C Threaded Programming - Incrementing a shared variable

Question

Hey guys...so I'm trying to brush up on my C threads and a question I've found is this:

Given a global variable int x = 0; implement the function void useless(int n) which creates n threads which in a loop increase x by 1, each thread terminates when x reaches 100.

I just don't have a handle on threads and need a solid example to base my foundation. This must use pthread system calls as much as possible.

Have you tried doing things like googling for pthreads example? — Cascabel, Oct 07 '09 at 18:42
You should also specify which operating system you're targeting. Unix/POSIX uses pthreads, MS/Windows uses its own API. — David R Tribble, Oct 07 '09 at 20:08
@Loadmaster "This must use pthread system calls as much as possible." seems pretty clear. — Pete Kirkham, Oct 07 '09 at 21:42

Pete Kirkham · Accepted Answer · 2009-10-08T07:25:22.537

First you need to decide what it is you're trying to achieve, and what ways possible the instructions of different threads can interlace an prevent that happening.

The incrementation operator in C ++x is usually implemented as read the value of i from memory into an register; increment the register; write the value to memory:

    r₁ ← x_global
    r₁ ← r₁ + 1
    x_global ← r₁

So the value of x_global is incremented by one.

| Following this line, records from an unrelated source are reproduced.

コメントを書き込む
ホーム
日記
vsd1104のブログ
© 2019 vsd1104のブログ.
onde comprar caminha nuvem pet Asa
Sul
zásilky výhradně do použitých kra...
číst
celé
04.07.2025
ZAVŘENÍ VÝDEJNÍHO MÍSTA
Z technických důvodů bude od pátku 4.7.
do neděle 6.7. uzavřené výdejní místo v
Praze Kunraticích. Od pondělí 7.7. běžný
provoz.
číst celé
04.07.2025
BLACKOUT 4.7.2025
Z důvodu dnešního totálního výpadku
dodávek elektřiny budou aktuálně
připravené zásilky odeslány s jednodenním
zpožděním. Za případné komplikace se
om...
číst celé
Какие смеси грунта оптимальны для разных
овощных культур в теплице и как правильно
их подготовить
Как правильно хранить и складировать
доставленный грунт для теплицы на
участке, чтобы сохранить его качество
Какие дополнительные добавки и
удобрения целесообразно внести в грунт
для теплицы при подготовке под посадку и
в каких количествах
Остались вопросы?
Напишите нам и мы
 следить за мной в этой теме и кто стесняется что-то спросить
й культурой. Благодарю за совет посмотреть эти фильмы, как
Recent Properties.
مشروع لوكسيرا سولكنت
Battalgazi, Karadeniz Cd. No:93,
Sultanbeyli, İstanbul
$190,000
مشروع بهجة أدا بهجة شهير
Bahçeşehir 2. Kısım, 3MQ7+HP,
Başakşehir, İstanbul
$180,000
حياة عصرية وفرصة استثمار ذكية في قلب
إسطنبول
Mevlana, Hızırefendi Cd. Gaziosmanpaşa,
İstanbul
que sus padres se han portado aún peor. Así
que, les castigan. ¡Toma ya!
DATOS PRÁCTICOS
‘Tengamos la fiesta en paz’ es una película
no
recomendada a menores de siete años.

If you have two threads in parallel, then they can interlace destructively

    initial x_global = 99

    r₁ ← x_global     
    compare r₁ 100 
                    r₂ ← x_global          
                    compare r₂ 100 
    r₁ ← r₁ + 1  == 100 
                    r₂ ← r₂ + 1 == 100
    x_global ← r₁    == 100
                    x_global ← r₂     == 100
    r₁ ← x_global     
    compare r₁ 100 
    stop
                    r₂ ← x_global     
                    compare r₁ 100 
                    stop
    final x_global = 100

So the value of x_global is incremented by one, despite both threads incrementing it.

( I'm eliding the effects of caching, which mean that the read of a variable in thread 2 can behave as though it took place before a write in thread 1 even if the write by thread 1 happens before the read in by wall clock time. Acquiring and releasing of mutexes in pthreads cause memory barriers which force all reads to behave as though they happened after and writes to behave as if they happened before the acquire or release. )

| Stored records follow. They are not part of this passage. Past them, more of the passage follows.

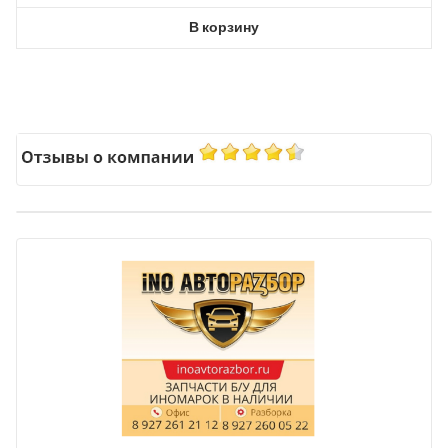
В корзину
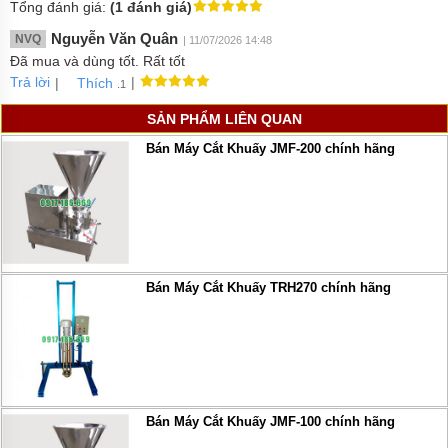
Tổng đánh giá:
(1 đánh giá)
Nguyễn Văn Quân
NVQ
| 11/07/2026 14:48
Đã mua và dùng tốt. Rất tốt
Trả lời
|
|
Thích
.1
SẢN PHẨM LIÊN QUAN
Bán Máy Cắt Khuấy JMF-200 chính hãng
Bán Máy Cắt Khuấy TRH270 chính hãng
Bán Máy Cắt Khuấy JMF-100 chính hãng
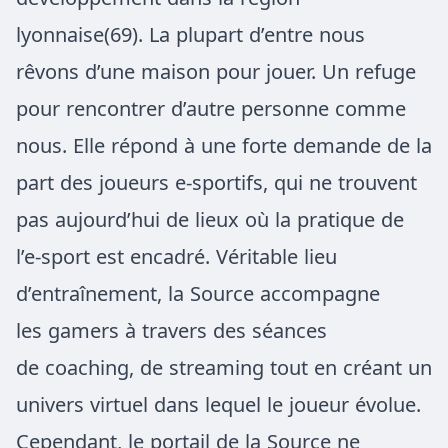
lyonnaise(69). La plupart d’entre nous
rêvons d’une maison pour jouer. Un refuge
pour rencontrer d’autre personne comme
nous. Elle répond à une forte demande de la
part des joueurs e-sportifs, qui ne trouvent
pas aujourd’hui de lieux où la pratique de
l’e-sport est encadré. Véritable lieu
d’entraînement, la Source accompagne
les gamers à travers des séances
de coaching, de streaming tout en créant un
univers virtuel dans lequel le joueur évolue.
Cependant, le portail de la Source ne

( the above is equivalent of for ( int r; ( r = x ) < 100; x = r + 1 ) rather than for (; x < 100; x = x + 1 ) which may have an extra read of x and so has another point where threads can interfere )

Similarly, an increment by one thread can destroy the increment of another thread allowing threads to end with i < 100:

    initial x_global = 98
                    r₂ ← x_global          
    r₁ ← x_global     
    compare r₁ 100 
    r₁ ← r₁ + 1  == 99
    x_global ← r₁     
    r₁ ← x_global     
    compare r₁ 100 
    r₁ ← r₁ + 1  == 100
    x_global ← r₁     
    r₁ ← x_global     
    compare r₁ 100 
    stop
                    compare r₂ 100 
                    r₂ ← r₂ + 1 == 99
                    x_global ← r₂      
                    ...
    final x_global = 99

So the second increment by the left thread is overwritten by the increment by the first, and it would terminate with the global visible value of x < 100.

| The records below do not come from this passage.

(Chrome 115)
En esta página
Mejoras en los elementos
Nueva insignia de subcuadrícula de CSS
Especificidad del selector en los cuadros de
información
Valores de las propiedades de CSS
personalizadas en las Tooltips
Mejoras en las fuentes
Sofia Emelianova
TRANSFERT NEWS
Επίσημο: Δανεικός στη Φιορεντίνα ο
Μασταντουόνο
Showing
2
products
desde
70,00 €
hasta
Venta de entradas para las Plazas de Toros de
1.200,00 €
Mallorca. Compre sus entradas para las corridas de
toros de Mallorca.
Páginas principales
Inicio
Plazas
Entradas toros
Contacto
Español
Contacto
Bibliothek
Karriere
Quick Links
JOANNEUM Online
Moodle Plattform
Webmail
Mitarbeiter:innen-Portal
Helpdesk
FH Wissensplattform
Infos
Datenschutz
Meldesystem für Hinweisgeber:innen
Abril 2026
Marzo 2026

You probably know all that, and may want to use a mechanism to protect against it.

I say 'may' as your requirements aren't clear - the thread above terminated when x reached 100; the requirements don't say it doesn't say there.

So, since no thread will terminate without writing x_global ← 100, the requirement may in fact be met without any locking, but x may be incremented n*100 times rather than 100 times. ( if the limit was larger than a byte then the writing of x might be non-atomic on some platforms, which could result in an infinite loop if bytes from different threads are mixed together, but for a limit of 100 that won't happen )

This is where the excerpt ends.